Task instructions
Using the data that follows, say how many lines contain the word "bègue", giving the number by itself.

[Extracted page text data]
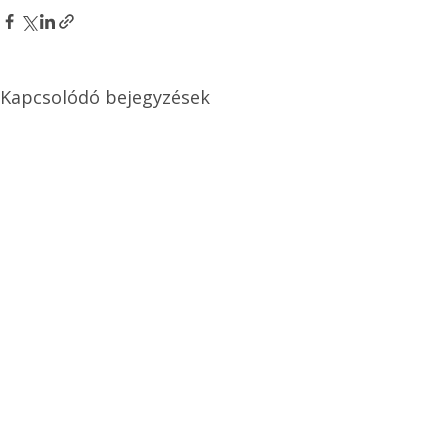
Kapcsolódó bejegyzések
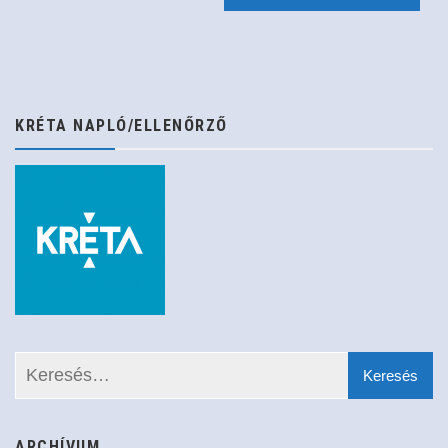
navigáció
KRÉTA NAPLÓ/ELLENŐRZŐ
ARCHÍVUM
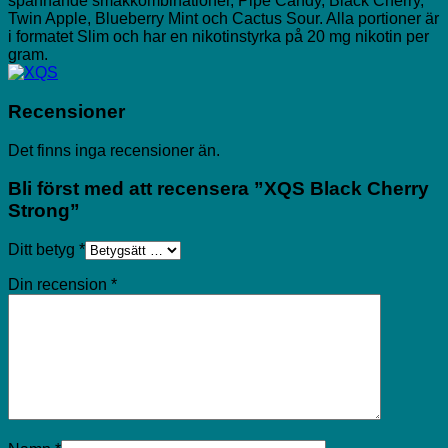
spännande smakkombinationer, Pipe Candy, Black Cherry,
Twin Apple, Blueberry Mint och Cactus Sour. Alla portioner är
i formatet Slim och har en nikotinstyrka på 20 mg nikotin per
gram.
Recensioner
Det finns inga recensioner än.
Bli först med att recensera ”XQS Black Cherry
Strong”
Ditt betyg
*
Din recension
*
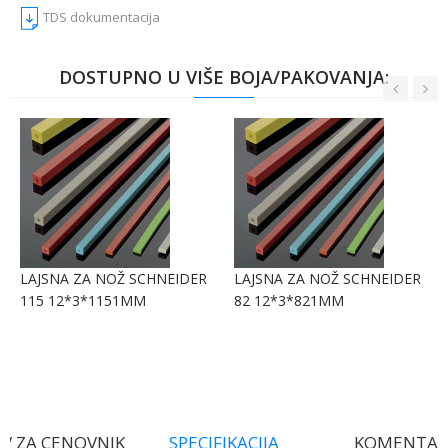
TDS dokumentacija
DOSTUPNO U VIŠE BOJA/PAKOVANJA:
LAJSNA ZA NOŽ SCHNEIDER
LAJSNA ZA NOŽ SCHNEIDER
115 12*3*1151MM
82 12*3*821MM
V ZA CENOVNIK
SPECIFIKACIJA
KOMENTAR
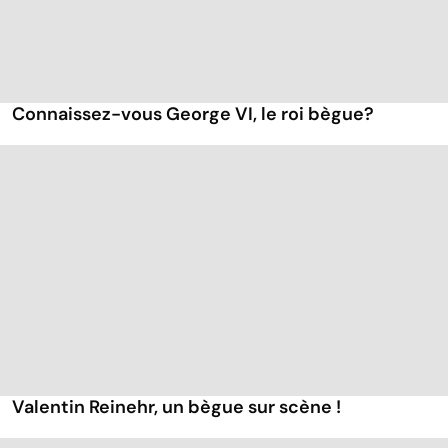
Connaissez-vous George VI, le roi bègue?
Valentin Reinehr, un bègue sur scène !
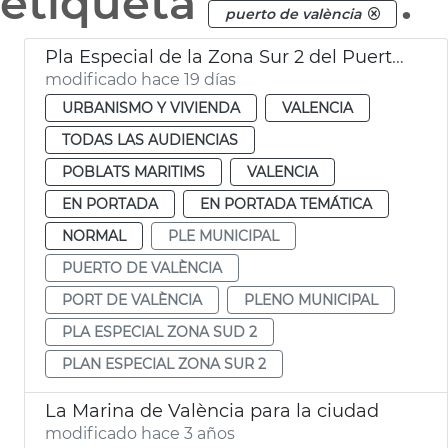
etiqueta
.
puerto de valència
Pla Especial de la Zona Sur 2 del Puerto de València
modificado hace 19 días
URBANISMO Y VIVIENDA
VALENCIA
TODAS LAS AUDIENCIAS
POBLATS MARITIMS
VALENCIA
EN PORTADA
EN PORTADA TEMÁTICA
NORMAL
PLE MUNICIPAL
PUERTO DE VALÈNCIA
PORT DE VALÈNCIA
PLENO MUNICIPAL
PLA ESPECIAL ZONA SUD 2
PLAN ESPECIAL ZONA SUR 2
La Marina de València para la ciudad
modificado hace 3 años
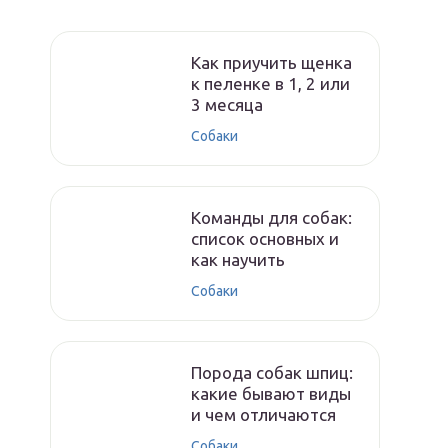
Как приучить щенка
к пеленке в 1, 2 или
3 месяца
Собаки
Команды для собак:
список основных и
как научить
Собаки
Порода собак шпиц:
какие бывают виды
и чем отличаются
Собаки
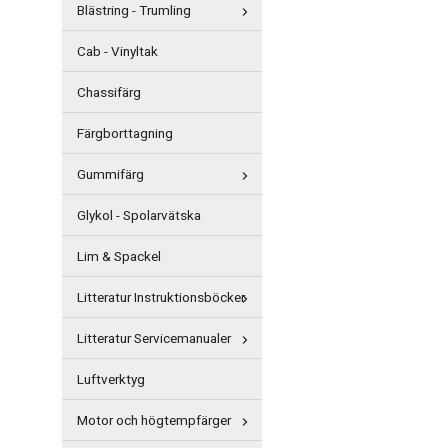
Blästring - Trumling
Cab - Vinyltak
Chassifärg
Färgborttagning
Gummifärg
Glykol - Spolarvätska
Lim & Spackel
Litteratur Instruktionsböcker
Litteratur Servicemanualer
Luftverktyg
Motor och högtempfärger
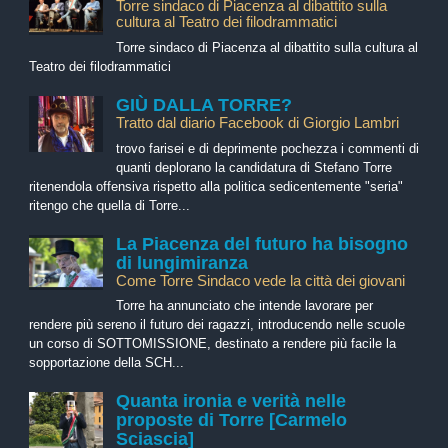
Torre sindaco di Piacenza al dibattito sulla
cultura al Teatro dei filodrammatici
Torre sindaco di Piacenza al dibattito sulla cultura al
Teatro dei filodrammatici
GIÙ DALLA TORRE?
Tratto dal diario Facebook di Giorgio Lambri
trovo farisei e di deprimente pochezza i commenti di
quanti deplorano la candidatura di Stefano Torre
ritenendola offensiva rispetto alla politica sedicentemente "seria"
ritengo che quella di Torre...
La Piacenza del futuro ha bisogno
di lungimiranza
Come Torre Sindaco vede la città dei giovani
Torre ha annunciato che intende lavorare per
rendere più sereno il futuro dei ragazzi, introducendo nelle scuole
un corso di SOTTOMISSIONE, destinato a rendere più facile la
sopportazione della SCH...
Quanta ironia e verità nelle
proposte di Torre [Carmelo
Sciascia]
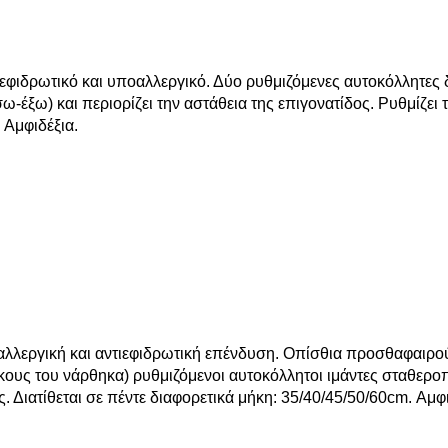
ιεφιδρωτικό και υποαλλεργικό. Δύο ρυθμιζόμενες αυτοκόλλητες
ω-έξω) και περιορίζει την αστάθεια της επιγονατίδος. Ρυθμίζει
 Αμφιδέξια.
αλλεργική και αντιεφιδρωτική επένδυση. Οπίσθια προσθαφαιρο
ήκους του νάρθηκα) ρυθμιζόμενοι αυτοκόλλητοι ιμάντες σταθερο
. Διατίθεται σε πέντε διαφορετικά μήκη: 35/40/45/50/60cm. Αμφ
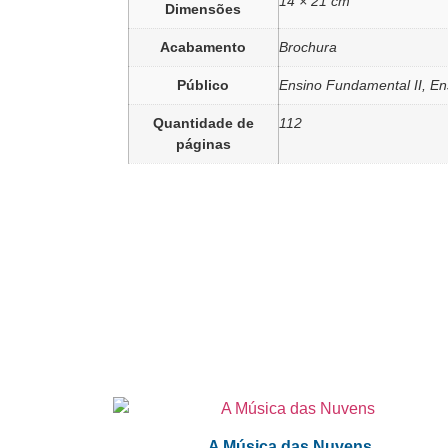
14 × 21 cm
Dimensões
Acabamento
Brochura
Público
Ensino Fundamental II, En
Quantidade de
112
páginas
A Música das Nuvens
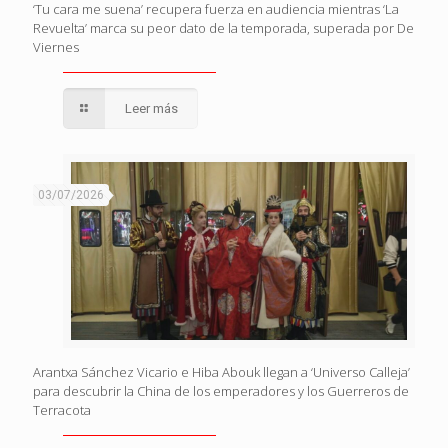
‘Tu cara me suena’ recupera fuerza en audiencia mientras ‘La
Revuelta’ marca su peor dato de la temporada, superada por De
Viernes
Leer más
03/07/2026
Arantxa Sánchez Vicario e Hiba Abouk llegan a ‘Universo Calleja’
para descubrir la China de los emperadores y los Guerreros de
Terracota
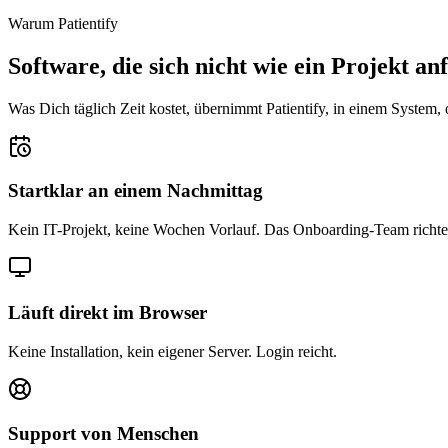
Warum Patientify
Software, die sich nicht wie ein Projekt anf
Was Dich täglich Zeit kostet, übernimmt Patientify, in einem System
Startklar an einem Nachmittag
Kein IT-Projekt, keine Wochen Vorlauf. Das Onboarding-Team richte
Läuft direkt im Browser
Keine Installation, kein eigener Server. Login reicht.
Support von Menschen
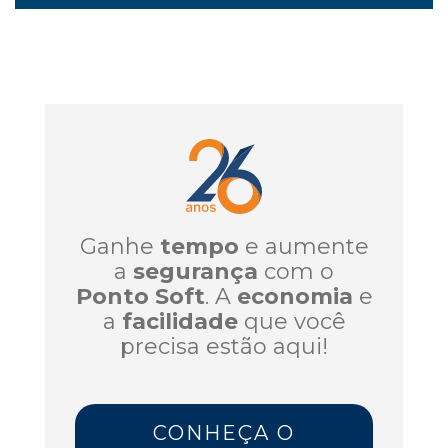
Ganhe
tempo
e aumente
a
segurança
com o
Ponto Soft
. A
economia
e
a
facilidade
que você
precisa estão aqui!
CONHEÇA O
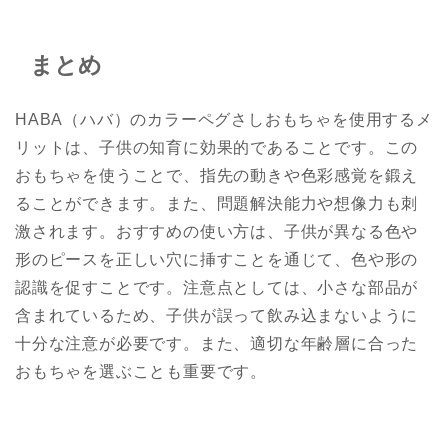
まとめ
HABA（ハバ）のカラーペグさしおもちゃを使用するメ
リットは、子供の知育に効果的であることです。この
おもちゃを使うことで、指先の動きや色彩感覚を鍛え
ることができます。また、問題解決能力や想像力も刺
激されます。おすすめの使い方は、子供が異なる色や
形のピースを正しい穴に挿すことを通じて、色や形の
認識を促すことです。注意点としては、小さな部品が
含まれているため、子供が誤って飲み込まないように
十分な注意が必要です。また、適切な年齢層に合った
おもちゃを選ぶことも重要です。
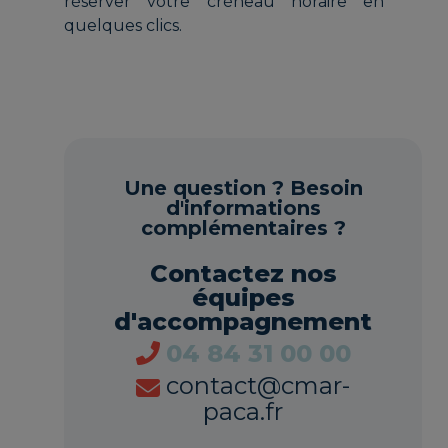
réserver votre créneau horaire en
quelques clics.
Une question ? Besoin
d'informations
complémentaires ?
Contactez nos
équipes
d'accompagnement
04 84 31 00 00
contact@cmar-
paca.fr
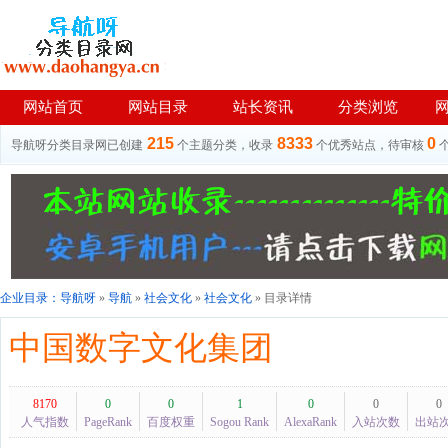
网站首页
网站目录
站长资讯
分类浏览
215
8333
0
导航呀分类目录网已创建
个主题分类，收录
个优秀站点，待审核
企业目录：
导航呀
»
导航
»
社会文化
»
社会文化
» 目录详情
中国数字文化集团
8170
0
0
1
0
0
0
人气指数
PageRank
百度权重
Sogou Rank
AlexaRank
入站次数
出站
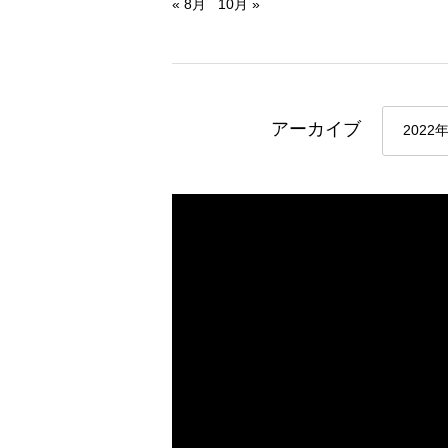
« 8月
10月 »
アーカイブ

Task result
2